»»

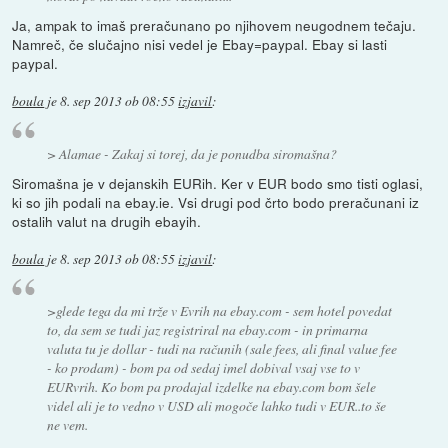
Ja, ampak to imaš preračunano po njihovem neugodnem tečaju.
Namreč, če slučajno nisi vedel je Ebay=paypal. Ebay si lasti
paypal.
boula
je
8. sep 2013 ob 08:55
izjavil
:
> Alamae - Zakaj si torej, da je ponudba siromašna?
Siromašna je v dejanskih EURih. Ker v EUR bodo smo tisti oglasi,
ki so jih podali na ebay.ie. Vsi drugi pod črto bodo preračunani iz
ostalih valut na drugih ebayih.
boula
je
8. sep 2013 ob 08:55
izjavil
:
>glede tega da mi trže v Evrih na ebay.com - sem hotel povedat
to, da sem se tudi jaz registriral na ebay.com - in primarna
valuta tu je dollar - tudi na računih (sale fees, ali final value fee
- ko prodam) - bom pa od sedaj imel dobival vsaj vse to v
EURvrih. Ko bom pa prodajal izdelke na ebay.com bom šele
videl ali je to vedno v USD ali mogoče lahko tudi v EUR..to še
ne vem.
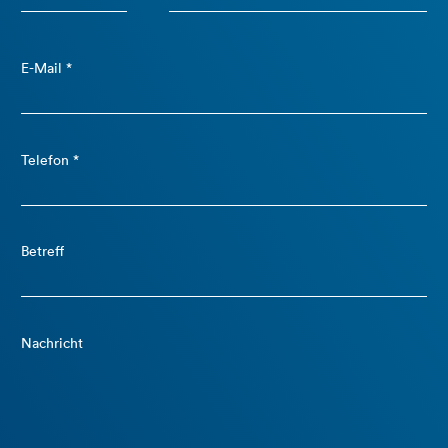
E-Mail *
Telefon *
Betreff
Nachricht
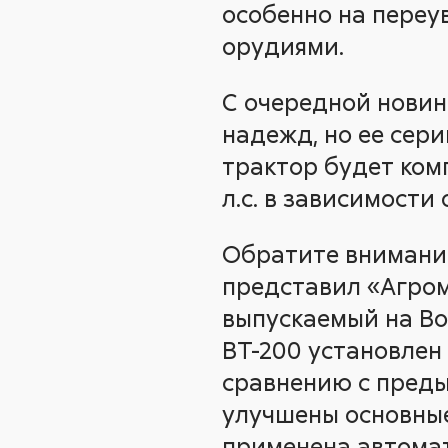
особенно на переу
орудиями.
С очередной новин
надежд, но ее сер
трактор будет ком
л.с. в зависимости
Обратите внимание
представил «Агром
выпускаемый на Во
ВТ-200 установлен 
сравнению с преды
улучшены основные
применена автомат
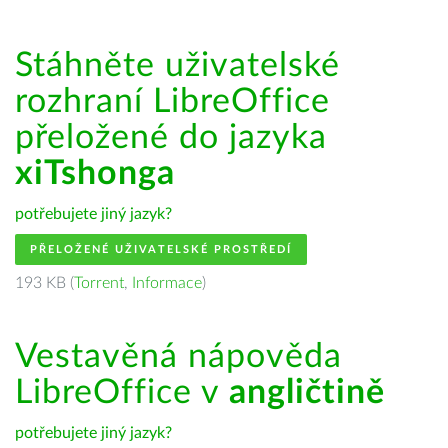
Stáhněte uživatelské
rozhraní LibreOffice
přeložené do jazyka
xiTshonga
potřebujete jiný jazyk?
PŘELOŽENÉ UŽIVATELSKÉ PROSTŘEDÍ
193 KB (
Torrent
,
Informace
)
Vestavěná nápověda
LibreOffice v
angličtině
potřebujete jiný jazyk?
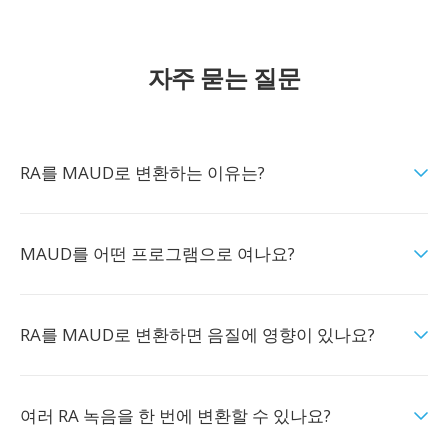
자주 묻는 질문
RA를 MAUD로 변환하는 이유는?
MAUD를 어떤 프로그램으로 여나요?
RA를 MAUD로 변환하면 음질에 영향이 있나요?
여러 RA 녹음을 한 번에 변환할 수 있나요?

««

• _THE TASK_: Excluding the pictures, write out exactly the lines from the line that contains "трактор будет ком" through the end of the records.

• _OUTPUT OF THE TASK_:
трактор будет ком
л.с. в зависимости
Обратите внимание
представил «Агром
выпускаемый на Во
ВТ-200 установлен 
сравнению с преды
улучшены основные
применена автомат
Stáhněte uživatelské
rozhraní LibreOffice
přeložené do jazyka
xiTshonga
potřebujete jiný jazyk?
PŘELOŽENÉ UŽIVATELSKÉ PROSTŘEDÍ
193 KB (
Torrent
,
Informace
)
Vestavěná nápověda
LibreOffice v
angličtině
potřebujete jiný jazyk?
자주 묻는 질문
RA를 MAUD로 변환하는 이유는?
MAUD를 어떤 프로그램으로 여나요?
RA를 MAUD로 변환하면 음질에 영향이 있나요?
여러 RA 녹음을 한 번에 변환할 수 있나요?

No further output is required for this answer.